It was the first time I relieved myself in an out-house, rode a horse—or maybe it was a mule—and the first time I showered outdoors under a spigot hanging from a beam on the porch.
That was also the first time I came face-to-face with a poisonous snake; it had wrapped itself around a gate post. That was also the only time in my life when I think I ran the 50-yard dash in under 6 seconds!
Instead of camping, we belonged to a golf and country club, where we spent most weekends and long vacation breaks. My older sister, brother, and I hung out at the swimming pool or the lake while our parents played golf, and the nanny watched my younger sister and brother.
And if we got hungry, we would go into one of the dining rooms, eat, and sign the tab. This hardly compares to a Summer Camp experience.
But I digress.
A few weeks ago, my oldest son told me about his camp experience when he was 15. I felt a pang of guilt for subjecting him to the experience he described. I had never stopped to consider how he must have felt when we signed him up.

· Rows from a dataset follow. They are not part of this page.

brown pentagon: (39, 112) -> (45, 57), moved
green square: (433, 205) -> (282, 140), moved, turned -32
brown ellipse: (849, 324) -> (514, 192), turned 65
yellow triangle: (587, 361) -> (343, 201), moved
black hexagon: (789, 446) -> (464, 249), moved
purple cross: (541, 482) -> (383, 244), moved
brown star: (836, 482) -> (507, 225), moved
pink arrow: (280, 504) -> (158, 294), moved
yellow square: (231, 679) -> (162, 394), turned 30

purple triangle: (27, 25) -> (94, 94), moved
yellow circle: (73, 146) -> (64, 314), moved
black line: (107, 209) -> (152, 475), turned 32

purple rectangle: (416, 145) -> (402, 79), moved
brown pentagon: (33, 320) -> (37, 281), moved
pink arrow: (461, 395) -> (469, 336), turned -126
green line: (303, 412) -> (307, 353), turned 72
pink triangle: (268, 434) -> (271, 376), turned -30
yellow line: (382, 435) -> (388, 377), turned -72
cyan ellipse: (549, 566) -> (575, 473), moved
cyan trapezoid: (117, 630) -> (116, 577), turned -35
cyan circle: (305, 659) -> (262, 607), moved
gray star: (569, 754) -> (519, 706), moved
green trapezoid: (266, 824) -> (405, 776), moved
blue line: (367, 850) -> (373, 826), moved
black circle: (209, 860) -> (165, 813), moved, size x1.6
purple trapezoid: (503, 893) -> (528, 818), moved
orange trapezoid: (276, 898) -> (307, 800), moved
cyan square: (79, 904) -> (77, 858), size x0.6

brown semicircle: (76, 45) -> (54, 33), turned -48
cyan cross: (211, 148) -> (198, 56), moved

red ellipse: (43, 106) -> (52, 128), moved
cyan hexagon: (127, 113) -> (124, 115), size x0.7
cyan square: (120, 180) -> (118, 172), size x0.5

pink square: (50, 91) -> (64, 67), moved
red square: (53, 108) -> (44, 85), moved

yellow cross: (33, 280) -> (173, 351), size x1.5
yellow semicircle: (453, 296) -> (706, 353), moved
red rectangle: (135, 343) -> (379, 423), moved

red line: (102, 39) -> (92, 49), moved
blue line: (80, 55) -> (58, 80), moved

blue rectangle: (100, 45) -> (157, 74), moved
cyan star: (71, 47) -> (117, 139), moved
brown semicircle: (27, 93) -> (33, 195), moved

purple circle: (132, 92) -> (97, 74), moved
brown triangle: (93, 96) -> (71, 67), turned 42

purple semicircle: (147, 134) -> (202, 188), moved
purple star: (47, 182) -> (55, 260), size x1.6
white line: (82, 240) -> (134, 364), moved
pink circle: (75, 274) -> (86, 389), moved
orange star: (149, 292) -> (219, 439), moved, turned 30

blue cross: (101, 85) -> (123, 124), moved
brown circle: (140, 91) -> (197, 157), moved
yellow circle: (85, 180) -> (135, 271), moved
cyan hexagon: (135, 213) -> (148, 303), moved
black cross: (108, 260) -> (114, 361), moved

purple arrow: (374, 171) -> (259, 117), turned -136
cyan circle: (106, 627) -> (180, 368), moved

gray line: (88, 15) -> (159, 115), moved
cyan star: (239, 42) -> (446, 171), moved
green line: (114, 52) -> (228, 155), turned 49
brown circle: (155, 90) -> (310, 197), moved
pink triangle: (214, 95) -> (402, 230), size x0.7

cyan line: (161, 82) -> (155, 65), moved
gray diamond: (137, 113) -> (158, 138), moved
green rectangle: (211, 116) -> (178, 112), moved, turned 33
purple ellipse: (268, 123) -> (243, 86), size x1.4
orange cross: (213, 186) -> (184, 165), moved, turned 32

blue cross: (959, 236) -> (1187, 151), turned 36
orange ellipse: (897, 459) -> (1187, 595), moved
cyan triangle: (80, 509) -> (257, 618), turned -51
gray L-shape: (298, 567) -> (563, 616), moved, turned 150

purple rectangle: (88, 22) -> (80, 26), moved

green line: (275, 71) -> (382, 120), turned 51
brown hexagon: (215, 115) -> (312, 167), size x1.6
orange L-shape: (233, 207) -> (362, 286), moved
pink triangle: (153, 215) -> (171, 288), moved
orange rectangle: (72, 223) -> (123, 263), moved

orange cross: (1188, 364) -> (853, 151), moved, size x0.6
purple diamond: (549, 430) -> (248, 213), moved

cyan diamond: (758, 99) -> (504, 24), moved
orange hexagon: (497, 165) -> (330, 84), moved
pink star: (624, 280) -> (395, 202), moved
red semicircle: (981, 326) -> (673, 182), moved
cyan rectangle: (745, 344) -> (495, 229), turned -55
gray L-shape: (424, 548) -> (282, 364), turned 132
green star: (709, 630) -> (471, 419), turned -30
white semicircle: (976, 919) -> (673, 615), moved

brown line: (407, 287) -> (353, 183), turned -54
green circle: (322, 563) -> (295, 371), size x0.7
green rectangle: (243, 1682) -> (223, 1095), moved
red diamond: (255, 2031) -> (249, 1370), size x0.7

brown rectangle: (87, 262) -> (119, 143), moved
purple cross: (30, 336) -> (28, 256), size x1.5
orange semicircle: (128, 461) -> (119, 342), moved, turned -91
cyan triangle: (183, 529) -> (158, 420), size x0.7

I honestly don’t remember if we even asked him if he wanted to go.
If I had known then what I know today about stress and adverse childhood experiences, I don’t think I would have put him on the Britannia to go for a week to Anvil Island. My wife and I thought this would be good for him. We had heard great things about the camp from friends at church who had been staff for many years.
But that summer, my son was recovering from knee surgery to repair the damage from a ski accident on his last run of the season. He didn’t know a soul at the camp, and adding to his misery, he was wearing a leg and knee brace for support. He was self-conscious and sat on the sidelines for most of the week. He hated it!
In case you’re from Anvil Island, this is not a criticism of the camp. It’s a criticism of me. I didn’t consider his needs; I forced him to go. That is what tainted his experience.
There was a counsellor who made a valiant attempt to help make his time more enjoyable, and we were grateful for that. But as parents, we made a mistake; we were wrong for forcing him to go to summer camp. The only thing my son remembers about his Summer Camp experience is how he felt self-conscious, uncomfortable, sad, hurt, and ultimately angry.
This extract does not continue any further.